**EXERCISE DESCRIPTION:** Where an entry holds an image, leave the image out; otherwise reproduce the entry exactly.
::: THE DATA :::
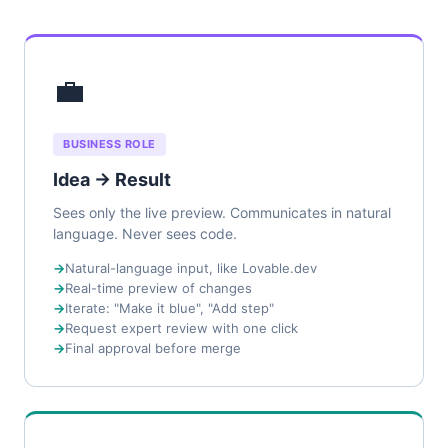
💼
BUSINESS ROLE
Idea → Result
Sees only the live preview. Communicates in natural
language. Never sees code.
Natural-language input, like Lovable.dev
Real-time preview of changes
Iterate: "Make it blue", "Add step"
Request expert review with one click
Final approval before merge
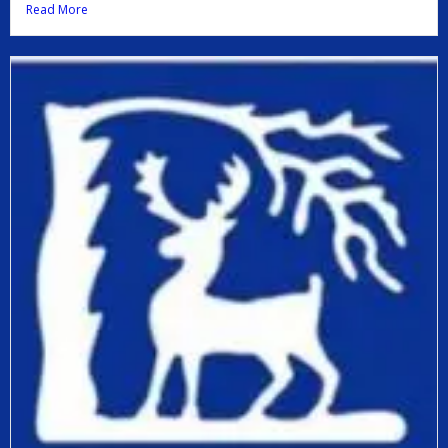
Read More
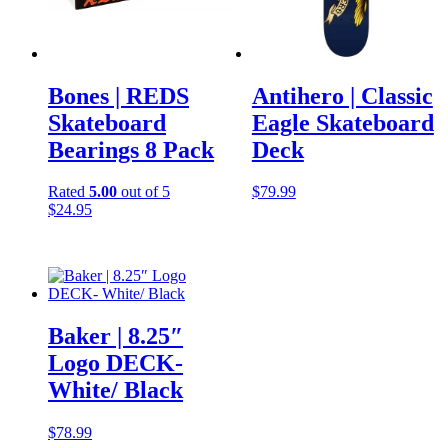
Bones | REDS
Antihero | Classic
Skateboard
Eagle Skateboard
Bearings 8 Pack
Deck
Rated
5.00
out of 5
$
79.99
$
24.95
Baker | 8.25″
Logo DECK-
White/ Black
$
78.99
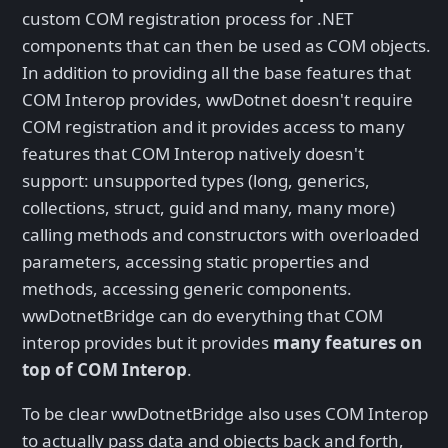
custom COM registration process for .NET
components that can then be used as COM objects.
In addition to providing all the base features that
COM Interop provides, wwDotnet doesn't require
COM registration and it provides access to many
features that COM Interop natively doesn't
support: unsupported types (long, generics,
collections, struct, guid and many, many more)
calling methods and constructors with overloaded
parameters, accessing static properties and
methods, accessing generic components.
wwDotnetBridge can do everything that COM
interop provides but it provides
many features on
top of COM Interop
.
To be clear wwDotnetBridge also uses COM Interop
to actually pass data and objects back and forth,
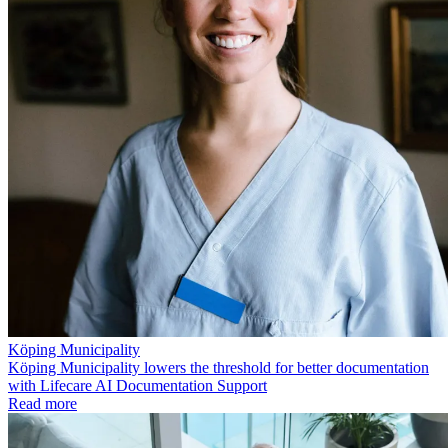
Köping Municipality
Köping Municipality lowers the threshold for better documentation
with Lifecare AI Documentation Support
Read more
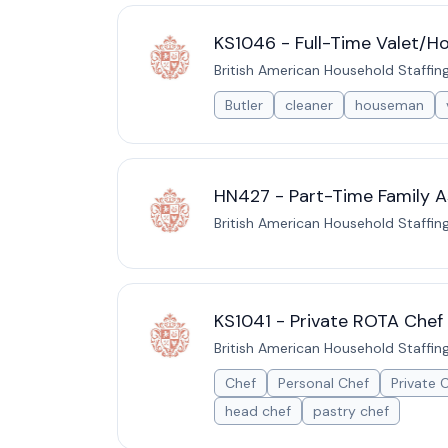
KS1046 - Full-Time Valet/H
British American Household Staffin
Butler
cleaner
houseman
HN427 - Part-Time Family As
British American Household Staffin
KS1041 - Private ROTA Chef 
British American Household Staffin
Chef
Personal Chef
Private 
head chef
pastry chef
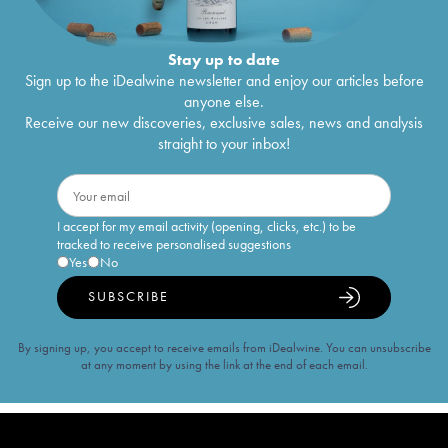
Stay up to date
Sign up to the iDealwine newsletter and enjoy our articles before
anyone else.
Receive our new discoveries, exclusive sales, news and analysis
straight to your inbox!
I accept for my email activity (opening, clicks, etc.) to be
tracked to receive personalised suggestions
Yes
No
SUBSCRIBE
By signing up, you accept to receive emails from iDealwine. You can unsubscribe
at any moment by using the link at the end of each email.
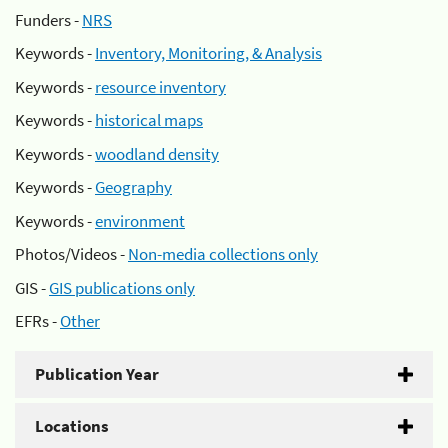
Funders -
NRS
Keywords -
Inventory, Monitoring, & Analysis
Keywords -
resource inventory
Keywords -
historical maps
Keywords -
woodland density
Keywords -
Geography
Keywords -
environment
Photos/Videos -
Non-media collections only
GIS -
GIS publications only
EFRs -
Other
Publication Year
Locations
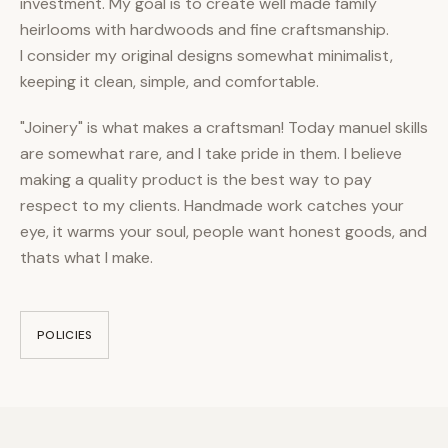
investment. My goal is to create well made family
heirlooms with hardwoods and fine craftsmanship.
I consider my original designs somewhat minimalist,
keeping it clean, simple, and comfortable.
"Joinery" is what makes a craftsman! Today manuel skills
are somewhat rare, and I take pride in them. I believe
making a quality product is the best way to pay
respect to my clients. Handmade work catches your
eye, it warms your soul, people want honest goods, and
thats what I make.
POLICIES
:::
**EXERCISE ANSWER:**
💼
BUSINESS ROLE
Idea → Result
Sees only the live preview. Communicates in natural
language. Never sees code.
Natural-language input, like Lovable.dev
Real-time preview of changes
Iterate: "Make it blue", "Add step"
Request expert review with one click
Final approval before merge
Read More
Bones | REDS
Antihero | Classic
Skateboard
Eagle Skateboard
Bearings 8 Pack
Deck
Rated
5.00
out of 5
$
79.99
$
24.95
Baker | 8.25″
Logo DECK-
White/ Black
$
78.99
custom COM registration process for .NET
components that can then be used as COM objects.
In addition to providing all the base features that
COM Interop provides, wwDotnet doesn't require
COM registration and it provides access to many
features that COM Interop natively doesn't
support: unsupported types (long, generics,
collections, struct, guid and many, many more)
calling methods and constructors with overloaded
parameters, accessing static properties and
methods, accessing generic components.
wwDotnetBridge can do everything that COM
interop provides but it provides
many features on
top of COM Interop
.
To be clear wwDotnetBridge also uses COM Interop
to actually pass data and objects back and forth,
Köping Municipality
Köping Municipality lowers the threshold for better documentation
with Lifecare AI Documentation Support
Read more
KS1046 - Full-Time Valet/H
British American Household Staffin
Butler
cleaner
houseman
HN427 - Part-Time Family As
British American Household Staffin
KS1041 - Private ROTA Chef 
British American Household Staffin
Chef
Personal Chef
Private 
head chef
pastry chef
Stay up to date
Sign up to the iDealwine newsletter and enjoy our articles before
anyone else.
Receive our new discoveries, exclusive sales, news and analysis
straight to your inbox!
I accept for my email activity (opening, clicks, etc.) to be
tracked to receive personalised suggestions
Yes
No
SUBSCRIBE
By signing up, you accept to receive emails from iDealwine. You can unsubscribe
at any moment by using the link at the end of each email.
Funders -
NRS
Keywords -
Inventory, Monitoring, & Analysis
Keywords -
resource inventory
Keywords -
historical maps
Keywords -
woodland density
Keywords -
Geography
Keywords -
environment
Photos/Videos -
Non-media collections only
GIS -
GIS publications only
EFRs -
Other
Publication Year
Locations
investment. My goal is to create well made family
heirlooms with hardwoods and fine craftsmanship.
I consider my original designs somewhat minimalist,
keeping it clean, simple, and comfortable.
"Joinery" is what makes a craftsman! Today manuel skills
are somewhat rare, and I take pride in them. I believe
making a quality product is the best way to pay
respect to my clients. Handmade work catches your
eye, it warms your soul, people want honest goods, and
thats what I make.
POLICIES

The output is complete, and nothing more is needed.